** Work to be completed **
For every line that contains the string "December", pull that line out of the material below.

..........

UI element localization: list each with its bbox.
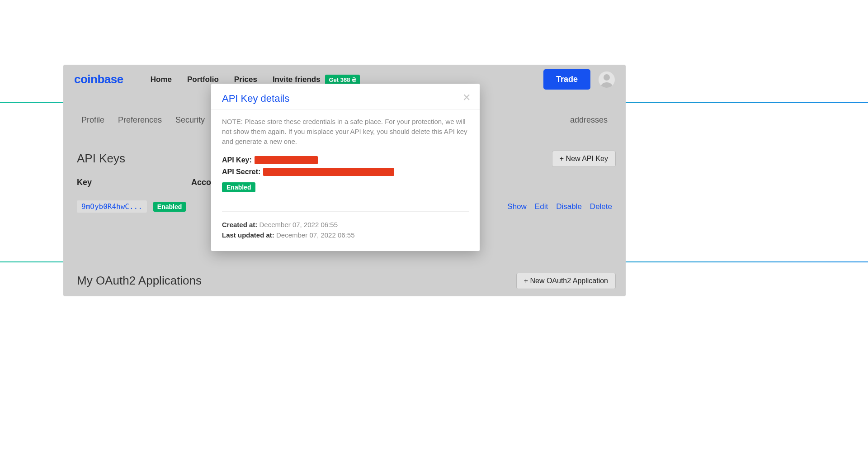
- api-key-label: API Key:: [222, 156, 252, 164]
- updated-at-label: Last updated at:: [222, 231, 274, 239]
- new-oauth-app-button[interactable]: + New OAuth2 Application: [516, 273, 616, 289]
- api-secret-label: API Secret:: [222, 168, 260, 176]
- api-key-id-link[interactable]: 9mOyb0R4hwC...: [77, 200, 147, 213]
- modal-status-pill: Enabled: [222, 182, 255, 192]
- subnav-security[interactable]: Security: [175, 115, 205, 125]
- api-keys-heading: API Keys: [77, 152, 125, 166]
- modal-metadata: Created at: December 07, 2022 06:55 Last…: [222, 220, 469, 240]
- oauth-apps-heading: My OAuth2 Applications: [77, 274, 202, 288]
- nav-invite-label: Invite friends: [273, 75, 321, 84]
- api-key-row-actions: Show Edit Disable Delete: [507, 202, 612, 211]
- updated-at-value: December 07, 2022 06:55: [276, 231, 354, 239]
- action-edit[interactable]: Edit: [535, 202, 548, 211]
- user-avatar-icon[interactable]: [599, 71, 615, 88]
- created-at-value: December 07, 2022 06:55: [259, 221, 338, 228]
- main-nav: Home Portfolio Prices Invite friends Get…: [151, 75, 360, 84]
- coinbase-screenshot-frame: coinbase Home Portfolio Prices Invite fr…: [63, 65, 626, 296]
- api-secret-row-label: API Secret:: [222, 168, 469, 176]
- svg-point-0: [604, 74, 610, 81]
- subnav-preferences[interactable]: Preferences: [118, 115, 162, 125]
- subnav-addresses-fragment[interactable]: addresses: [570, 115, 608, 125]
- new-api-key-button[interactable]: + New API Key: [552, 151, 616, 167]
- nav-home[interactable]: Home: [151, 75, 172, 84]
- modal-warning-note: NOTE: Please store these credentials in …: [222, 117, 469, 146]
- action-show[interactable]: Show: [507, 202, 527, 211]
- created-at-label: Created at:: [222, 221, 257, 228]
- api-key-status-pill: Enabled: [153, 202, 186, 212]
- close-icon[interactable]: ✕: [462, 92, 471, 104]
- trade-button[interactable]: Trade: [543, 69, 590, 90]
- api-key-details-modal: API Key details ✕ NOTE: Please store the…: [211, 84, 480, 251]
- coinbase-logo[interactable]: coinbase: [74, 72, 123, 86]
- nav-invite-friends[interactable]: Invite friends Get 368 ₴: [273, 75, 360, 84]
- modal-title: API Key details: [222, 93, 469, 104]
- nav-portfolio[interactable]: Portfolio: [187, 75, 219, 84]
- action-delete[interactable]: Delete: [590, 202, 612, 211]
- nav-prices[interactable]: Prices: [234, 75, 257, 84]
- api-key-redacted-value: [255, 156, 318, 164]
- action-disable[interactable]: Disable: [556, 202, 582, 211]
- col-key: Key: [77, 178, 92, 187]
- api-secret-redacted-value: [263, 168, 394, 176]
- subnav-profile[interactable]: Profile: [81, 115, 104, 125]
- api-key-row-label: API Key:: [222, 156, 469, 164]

..........

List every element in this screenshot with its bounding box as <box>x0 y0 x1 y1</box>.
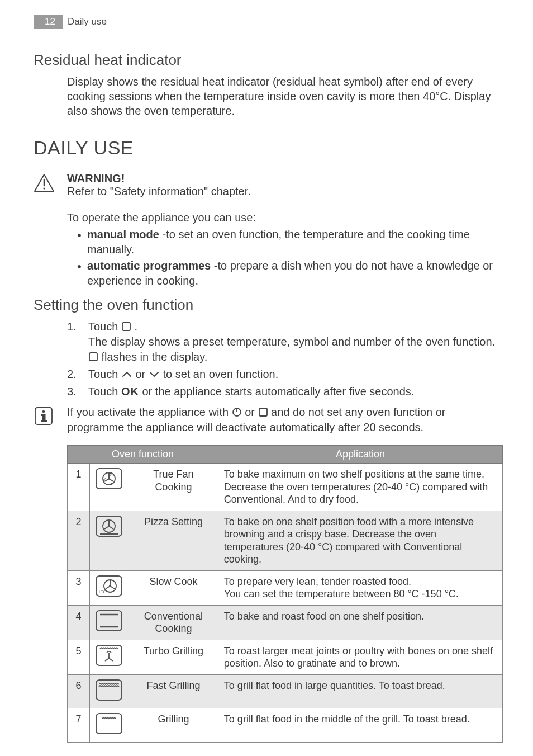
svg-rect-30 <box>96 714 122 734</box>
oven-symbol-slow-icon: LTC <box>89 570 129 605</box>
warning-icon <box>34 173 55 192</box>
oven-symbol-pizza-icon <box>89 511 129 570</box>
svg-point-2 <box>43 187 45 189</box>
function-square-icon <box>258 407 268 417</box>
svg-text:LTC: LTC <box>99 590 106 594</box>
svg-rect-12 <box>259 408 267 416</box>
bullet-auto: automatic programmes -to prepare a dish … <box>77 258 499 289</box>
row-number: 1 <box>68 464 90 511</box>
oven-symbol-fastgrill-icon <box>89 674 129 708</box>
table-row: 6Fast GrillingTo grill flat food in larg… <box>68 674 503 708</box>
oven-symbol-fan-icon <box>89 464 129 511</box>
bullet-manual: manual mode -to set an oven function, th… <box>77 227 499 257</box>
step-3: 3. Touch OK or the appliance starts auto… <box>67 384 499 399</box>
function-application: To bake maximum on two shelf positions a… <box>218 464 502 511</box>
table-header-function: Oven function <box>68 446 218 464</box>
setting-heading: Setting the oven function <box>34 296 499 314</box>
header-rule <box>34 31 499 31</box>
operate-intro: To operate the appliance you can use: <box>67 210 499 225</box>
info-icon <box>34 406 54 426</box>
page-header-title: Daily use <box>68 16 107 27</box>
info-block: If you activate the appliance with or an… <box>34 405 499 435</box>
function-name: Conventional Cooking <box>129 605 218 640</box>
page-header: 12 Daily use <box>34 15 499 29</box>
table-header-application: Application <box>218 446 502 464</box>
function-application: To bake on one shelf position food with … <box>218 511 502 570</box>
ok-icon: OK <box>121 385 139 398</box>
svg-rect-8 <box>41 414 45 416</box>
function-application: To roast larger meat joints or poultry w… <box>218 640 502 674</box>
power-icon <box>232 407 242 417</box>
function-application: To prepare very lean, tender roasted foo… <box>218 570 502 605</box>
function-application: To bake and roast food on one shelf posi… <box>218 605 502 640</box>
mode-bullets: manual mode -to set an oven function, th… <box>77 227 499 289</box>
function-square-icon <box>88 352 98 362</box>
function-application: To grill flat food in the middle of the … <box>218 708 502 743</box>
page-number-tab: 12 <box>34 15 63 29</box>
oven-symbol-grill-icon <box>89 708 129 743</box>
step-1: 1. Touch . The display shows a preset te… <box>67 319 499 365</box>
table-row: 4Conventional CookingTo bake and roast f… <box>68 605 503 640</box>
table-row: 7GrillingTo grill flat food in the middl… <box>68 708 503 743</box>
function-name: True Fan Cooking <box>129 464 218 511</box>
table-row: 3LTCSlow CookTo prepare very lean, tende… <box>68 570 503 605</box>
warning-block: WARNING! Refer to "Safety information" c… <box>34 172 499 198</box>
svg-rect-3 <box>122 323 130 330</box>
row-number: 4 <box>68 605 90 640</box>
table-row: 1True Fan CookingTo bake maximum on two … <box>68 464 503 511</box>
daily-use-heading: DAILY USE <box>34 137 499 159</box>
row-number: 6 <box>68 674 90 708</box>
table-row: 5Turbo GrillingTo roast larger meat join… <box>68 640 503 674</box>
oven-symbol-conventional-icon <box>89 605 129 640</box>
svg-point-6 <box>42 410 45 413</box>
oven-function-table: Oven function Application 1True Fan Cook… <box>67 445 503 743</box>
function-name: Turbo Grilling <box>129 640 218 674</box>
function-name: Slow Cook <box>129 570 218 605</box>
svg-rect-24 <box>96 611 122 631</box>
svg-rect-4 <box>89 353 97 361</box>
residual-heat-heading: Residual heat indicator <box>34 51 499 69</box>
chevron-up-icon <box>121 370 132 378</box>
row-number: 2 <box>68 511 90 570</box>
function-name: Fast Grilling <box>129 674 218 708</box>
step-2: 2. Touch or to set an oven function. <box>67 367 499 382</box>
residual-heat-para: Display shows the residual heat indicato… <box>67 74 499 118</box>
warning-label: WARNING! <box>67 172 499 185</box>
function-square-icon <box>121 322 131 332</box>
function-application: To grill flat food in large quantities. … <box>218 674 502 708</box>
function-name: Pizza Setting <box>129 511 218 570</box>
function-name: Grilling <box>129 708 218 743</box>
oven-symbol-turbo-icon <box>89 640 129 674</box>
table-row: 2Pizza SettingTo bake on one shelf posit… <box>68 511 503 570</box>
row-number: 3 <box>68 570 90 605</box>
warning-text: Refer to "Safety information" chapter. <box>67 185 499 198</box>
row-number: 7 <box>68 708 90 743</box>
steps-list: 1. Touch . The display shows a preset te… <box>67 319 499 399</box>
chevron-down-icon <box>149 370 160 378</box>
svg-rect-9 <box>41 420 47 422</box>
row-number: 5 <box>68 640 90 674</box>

..........

** Exercise answer **
- modal-metadata: Created at: December 07, 2022 06:55 Last…: [222, 220, 469, 240]
- updated-at-value: December 07, 2022 06:55: [276, 231, 354, 239]
- created-at-value: December 07, 2022 06:55: [259, 221, 338, 228]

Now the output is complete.